Por varios minutos, los supuestos artesanos intercambiaron golpes incluso con tubos y palos que utilizan para colocar su mercancía, situación que generó inconformidad entre los propios comerciantes informales, al ahuyentar a la clientela.
Incluso, la gente liderada por Carmela Luján, amagó con reforzarse con transportistas del Sindicato Libertad y bloquear calles de la ciudad, como medida de protesta y para obtener mayores espacios en la céntrica vialidad.
El otro grupo de vendedores ambulantes milita en el Movimiento Unificador de Lucha Triqui (Mult), y regularmente ocupa espacios en la calle Gurrión para instalar sus puestos de artesanías de forma temporal.
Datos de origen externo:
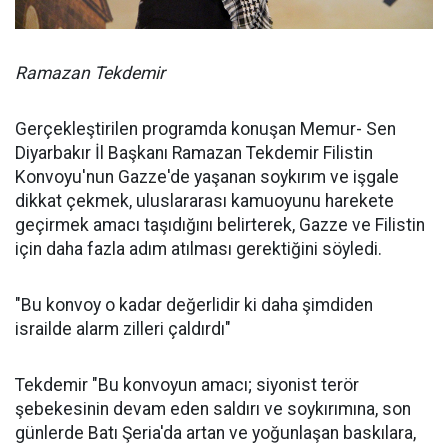
Ramazan Tekdemir
Gerçekleştirilen programda konuşan Memur- Sen
Diyarbakır İl Başkanı Ramazan Tekdemir Filistin
Konvoyu'nun Gazze'de yaşanan soykırım ve işgale
dikkat çekmek, uluslararası kamuoyunu harekete
geçirmek amacı taşıdığını belirterek, Gazze ve Filistin
için daha fazla adım atılması gerektiğini söyledi.
"Bu konvoy o kadar değerlidir ki daha şimdiden
israilde alarm zilleri çaldırdı"
Tekdemir "Bu konvoyun amacı; siyonist terör
şebekesinin devam eden saldırı ve soykırımına, son
günlerde Batı Şeria'da artan ve yoğunlaşan baskılara,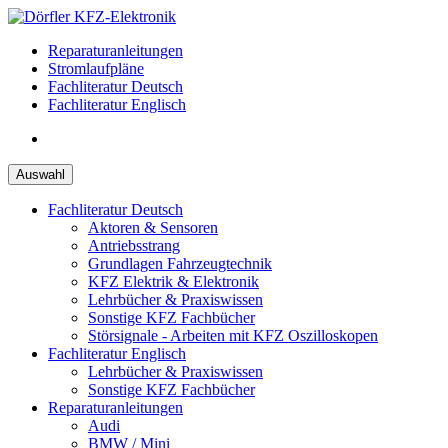
Zum
Inhalt
Reparaturanleitungen
springen
Stromlaufpläne
Fachliteratur Deutsch
Fachliteratur Englisch
Auswahl
Fachliteratur Deutsch
Aktoren & Sensoren
Antriebsstrang
Grundlagen Fahrzeugtechnik
KFZ Elektrik & Elektronik
Lehrbücher & Praxiswissen
Sonstige KFZ Fachbücher
Störsignale - Arbeiten mit KFZ Oszilloskopen
Fachliteratur Englisch
Lehrbücher & Praxiswissen
Sonstige KFZ Fachbücher
Reparaturanleitungen
Audi
BMW / Mini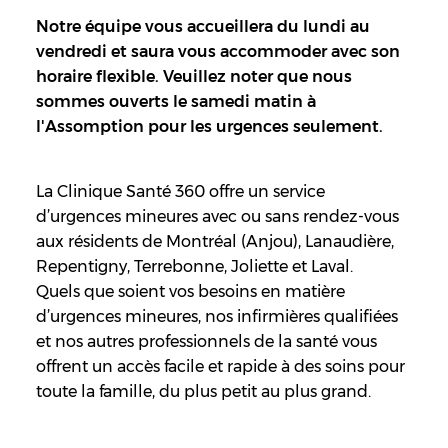
Notre équipe vous accueillera du lundi au
vendredi et saura vous accommoder avec son
horaire flexible. Veuillez noter que nous
sommes ouverts le samedi matin à
l'Assomption pour les urgences seulement.
La Clinique Santé 360 offre un service
d’urgences mineures avec ou sans rendez-vous
aux résidents de Montréal (Anjou), Lanaudière,
Repentigny, Terrebonne, Joliette et Laval.
Quels que soient vos besoins en matière
d’urgences mineures, nos infirmières qualifiées
et nos autres professionnels de la santé vous
offrent un accès facile et rapide à des soins pour
toute la famille, du plus petit au plus grand.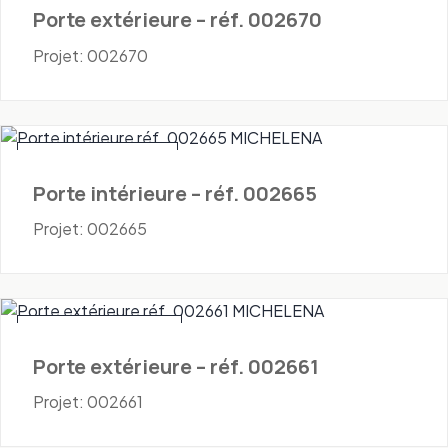
Porte extérieure – réf. 002670
Projet: 002670
Portes - Intérieures
Porte intérieure – réf. 002665
Projet: 002665
Portes - Extérieures
Porte extérieure – réf. 002661
Projet: 002661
Luego del breve conato de riña en una de los sitios turísticos más emblemáticos de la ciudad de Oaxaca, fue necesaria la intervención de la Policía Municipal, que se colocó en medio de ambos grupos para evitar nuevos roces.
Según los representantes de ambos grupos, no se respetaron los acuerdos de ocupar la mitad de la calle cada una de las organizaciones, pese a que pactaron ninguna agresión o situación de riesgo para los turistas.
Luego de sonoras discusiones verbales, ambos grupos aceptaron ubicarse en sus espacios temporales y evitar las agresiones físicas entre sus agremiados, toda vez que podrían ser impedidos por los elementos de seguridad para volver a colocar sus productos.
Indicaron que ante la falta de espacios de venta en el zócalo de la capital, se vieron obligados a solicitar otros espacios alternos para la venta de artesanías en una época de mucha afluencia turística.